Il nuovo secolo non sembra migliore del precedente. Siamo soltanto all'11 settembre del 2001 e a New York si consuma il più grave e spettacolare atto terroristico che la storia ricordi. Un numero incalcolabile di morti, frutto d'un odio che ha perso qualsiasi connotato d'umanità. Si dice: "Niente sarà più come prima". Vero probabilmente: soprattutto nel senso che saremo tutti un po' meno liberi di muoverci, di parlare, di pensarla diversamente. Saremo ancor più globalizzati.
Ma quanto ci metteranno i media a dimenticare e a far dimenticare? Nell'ossessione del "tempo reale", nessun elogio della lentezza è permesso. Guai a fermarsi, guardarsi indietro, chiedersi perché. La perdita di memoria non è soltanto storica, ma anche culturale. A duecentocinquant'anni di distanza dalle meditazioni voltairiane sulla miseria umana, sembra mancare la lucidità critica per comprendere che questo non è il migliore dei mondi possibile.
Aumenta la disuguaglianza e intere categorie di lavoratori sprofondano nella povertà. In un clima di selvaggio darwinismo sociale, tutti coloro che, per qualche ragione, sono più forti, tendono a sopraffare i più deboli.
La guerra, lungi dall'essere "ripudiata", come recita la nostra dimenticata Costituzione, torna a diventare una fatale necessità.

Gli uomini d'affari

Piaccia o non piaccia, il mondo è in mano a multinazionali finanziarie d'inedita potenza economica, assolutamente prive di scrupoli etici, feroci nell'affermazione del proprio dominio. All'interno di una logica di mercificazione assoluta, anche i peggiori criminali diventano rispettabili uomini d'affari.
Allegramente ci si avvia verso un disastro ampiamente annunciato continuando a correre, come locomotiva impazzita, sui binari di uno sviluppo assolutamente non sostenibile e sempre più deregolamentato.
Un costituzionalista come Giuseppe Branca scriveva, in prefazione ad una pubblicazione della Costituzione per le scuole, che senza regole "i forti picchierebbero i deboli, i furbi ingannerebbero gli ingenui, i ricchi schiaccerebbero i poveri". Parole semplici, sicuramente non condivise da chi vuole essere libero di muoversi senza leggi se non quelle dettate dalla new economy.

Costituzione addio

Tra i tanti oblii non ultimo quello dell'articolo 3 della fondamentale legge che, per il momento almeno, ancora ci regola.
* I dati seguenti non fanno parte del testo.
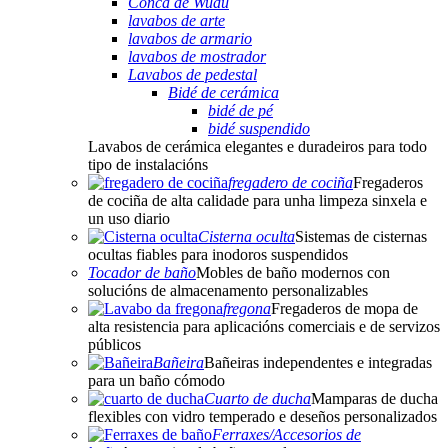
Conca de Wudu
lavabos de arte
lavabos de armario
lavabos de mostrador
Lavabos de pedestal
Bidé de cerámica
bidé de pé
bidé suspendido
Lavabos de cerámica elegantes e duradeiros para todo
tipo de instalacións
fregadero de cociña
Fregaderos
de cociña de alta calidade para unha limpeza sinxela e
un uso diario
Cisterna oculta
Sistemas de cisternas
ocultas fiables para inodoros suspendidos
Tocador de baño
Mobles de baño modernos con
solucións de almacenamento personalizables
fregona
Fregaderos de mopa de
alta resistencia para aplicacións comerciais e de servizos
públicos
Bañeira
Bañeiras independentes e integradas
para un baño cómodo
Cuarto de ducha
Mamparas de ducha
flexibles con vidro temperado e deseños personalizados
Ferraxes/Accesorios de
Dice: "Tutti i cittadini hanno pari dignità sociale e sono uguali davanti alle leggi, senza distinzioni di sesso, di razza, di lingua, di religione, di opinioni politiche, di condizioni personali e sociali.
E' compito della Repubblica rimuovere gli ostacoli di ordine economico e sociale che, limitando, di fatto, la libertà e l'uguaglianza dei cittadini, impediscono il pieno sviluppo della persona umana e l'effettiva partecipazione di tutti i lavoratori all'organizzazione politica, economica e sociale del Paese". Sembra incredibile.
Davvero datori di lavoro e lavoratori sempre più precari hanno la stessa dignità sociale? Davvero chi può permettersi avvocati di prim'ordine è tra i cittadini uguali davanti alle leggi? Davvero il sesso, la razza, la lingua, la religione, le opinioni politiche, l'essere ricco o povero, professionista di successo o disoccupato non fa distinzione?
Discriminare i diversi per razza, abitudini sessuali, condizioni fisiche ed economiche, modo di pensare è la norma e c'è ormai chi se ne fa vanto ottenendo consensi anche elettorali. L'aumento costante del divario tra persona e persona e l'avvicinarsi alla "tolleranza zero" è sotto gli occhi di tutti.
"Tolleranza": parola che la dice lunga e, già di per sé, da rifiutare. Si "tollera" ciò che è sgradevole e dannoso. Indica sopportazione benevola dell'altro che rimane diverso e lontano. Non ha nulla a che vedere con il rispetto e i diritti. Invece le opinioni, i modi di vivere, l'aspetto fisico, le condizioni culturali ed economiche diverse dalla norma non possono essere oggetto di tolleranza, ma di rispetto e diritti riconosciuti. Soltanto così si garantisce dignità sociale.
Là dove manca la dignità, rispetto di sé e degli altri, resta il potere di chi sta sopra e il servilismo che sempre più sembra tenere insieme questa società. Non si esce da questo circolo vizioso con un po' di pelosa elemosina e compianto per chi sta peggio. Se ne esce ridando dignità ai due terzi del mondo che l'hanno persa. Ne saremo mai capaci?